» Brief:
Which lines of the data include the string "антена"? List them all.

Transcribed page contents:
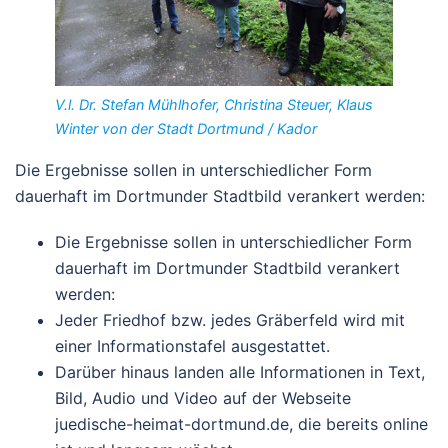
V.l. Dr. Stefan Mühlhofer, Christina Steuer, Klaus
Winter von der Stadt Dortmund / Kador
Die Ergebnisse sollen in unterschiedlicher Form
dauerhaft im Dortmunder Stadtbild verankert werden:
Die Ergebnisse sollen in unterschiedlicher Form
dauerhaft im Dortmunder Stadtbild verankert
werden:
Jeder Friedhof bzw. jedes Gräberfeld wird mit
einer Informationstafel ausgestattet.
Darüber hinaus landen alle Informationen in Text,
Bild, Audio und Video auf der Webseite
juedische-heimat-dortmund.de, die bereits online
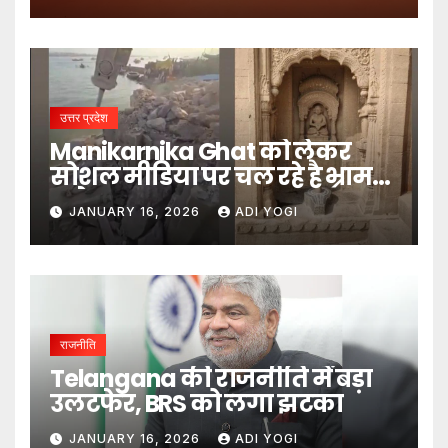
उत्तर प्रदेश
Manikarnika Ghat को लेकर
सोशल मीडिया पर चल रहे है भ्रामक
दावे- DM
JANUARY 16, 2026
ADI YOGI
राजनीति
Telangana की राजनीति में बड़ा
उलटफेर, BRS को लगा झटका
JANUARY 16, 2026
ADI YOGI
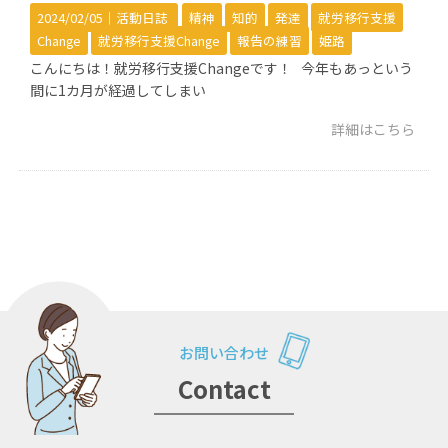
2024/02/05｜
活動日誌
精神
知的
発達
就労移行支援
Change
就労移行支援Change
報告の練習
姫路
こんにちは！就労移行支援Changeです！ 今年もあっという
間に1カ月が経過してしまい
詳細はこちら
お問い合わせ
Contact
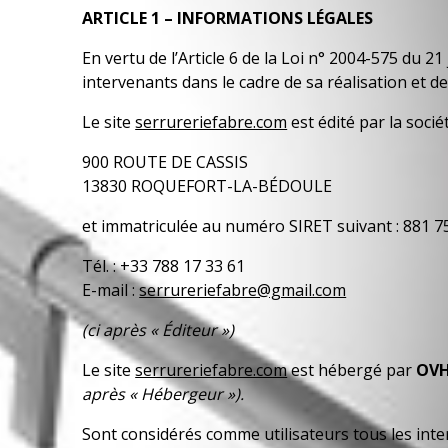
ARTICLE 1 – INFORMATIONS LÉGALES
En vertu de l’Article 6 de la Loi n° 2004-575 du 21
intervenants dans le cadre de sa réalisation et de
Le site
serrureriefabre.com
est édité par la socié
900 ROUTE DE CASSIS
13830 ROQUEFORT-LA-BÉDOULE
et immatriculée au numéro SIRET suivant : 881 7
Tél. : +33 788 17 33 61
E-mail :
serrureriefabre@gmail.com
(ci après « Éditeur »)
Le site
serrureriefabre.com
est hébergé par
OVH
après « Hébergeur »).
Sont considérés comme utilisateurs tous les intern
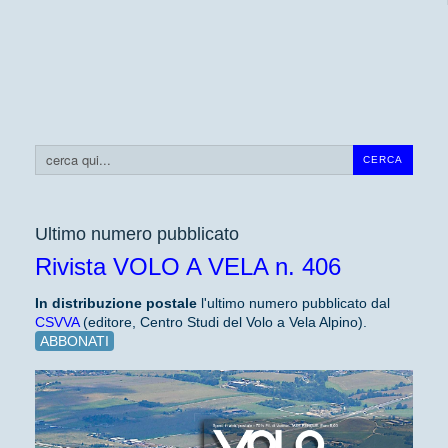
Cerca...
CERCA
Ultimo numero pubblicato
Rivista VOLO A VELA n. 406
In distribuzione
postale
l'ultimo numero pubblicato dal
CSVVA
(editore, Centro Studi del Volo a Vela Alpino).
ABBONATI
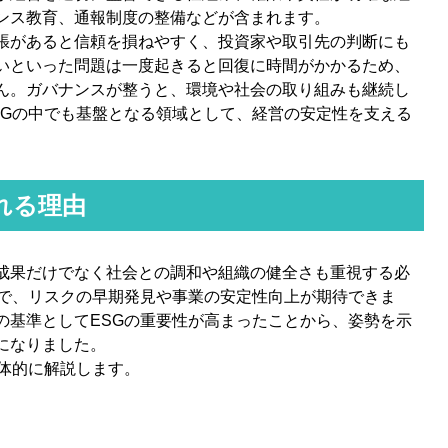
ンス教育、通報制度の整備などが含まれます。
張があると信頼を損ねやすく、投資家や取引先の判断にも
いといった問題は一度起きると回復に時間がかかるため、
ん。ガバナンスが整うと、環境や社会の取り組みも継続し
SGの中でも基盤となる領域として、経営の安定性を支える
れる理由
成果だけでなく社会との調和や組織の健全さも重視する必
とで、リスクの早期発見や事業の安定性向上が期待できま
の基準としてESGの重要性が高まったことから、姿勢を示
になりました。
具体的に解説します。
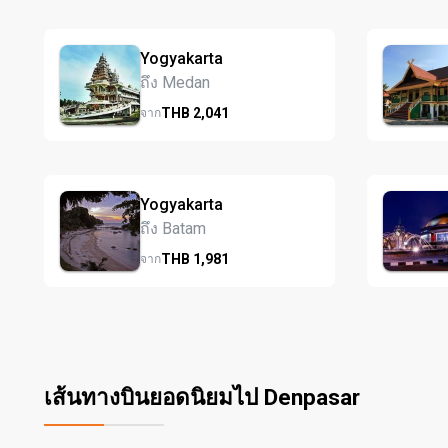
Yogyakarta
ถึง Medan
THB
2,041
จาก
Yogyakarta
ถึง Batam
THB
1,981
จาก
เส้นทางบินยอดนิยมไป Denpasar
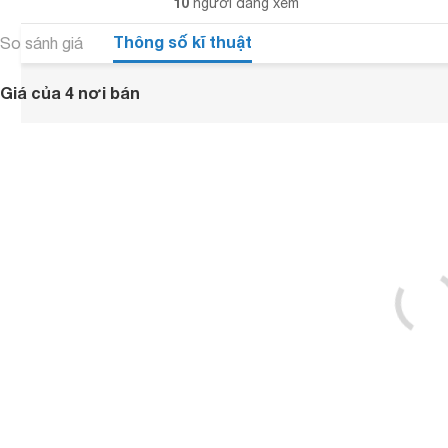
10
người đang xem
Thông số kĩ thuật
So sánh giá
Giá của 4 nơi bán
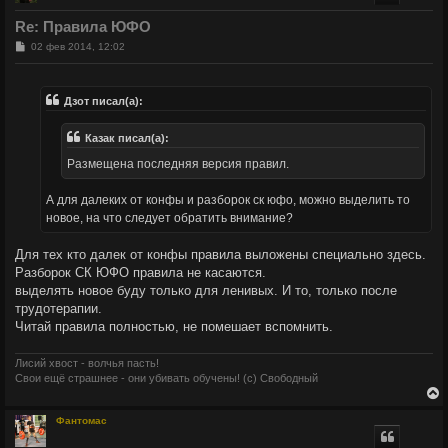
у
т
Re: Правила ЮФО
ь
с
С
02 фев 2014, 12:02
о
о
к
б
щ
Дзот писал(а):
е
ч
н
и
Казак писал(а):
е
у
Размещена последняя версия правил.
А для далеких от конфы и разборок ск юфо, можно выделить то
новое, на что следует обратить внимание?
Для тех кто далек от конфы правила выложены специально здесь.
Разборок СК ЮФО правила не касаются.
выделять новое буду только для ленивых. И то, только после
трудотерапии.
Читай правила полностью, не помешает вспомнить.
Лисий хвост - волчья пасть!
Свои ещё страшнее - они убивать обучены! (с) Свободный
Фантомас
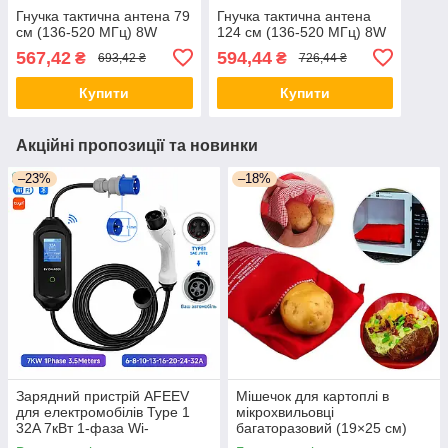
Гнучка тактична антена 79
Гнучка тактична антена
см (136-520 МГц) 8W
124 см (136-520 МГц) 8W
567,42
594,44
₴
₴
693,42 ₴
726,44 ₴
Купити
Купити
Акційні пропозиції та новинки
–23%
–18%
Зарядний пристрій AFEEV
Мішечок для картоплі в
для електромобілів Type 1
мікрохвильовці
32A 7кВт 1-фаза Wi-
багаторазовий (19×25 см)
Fi/Bluetooth 3.5м White
MPG-01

» Solution below:
Гнучка тактична антена 79
Гнучка тактична антена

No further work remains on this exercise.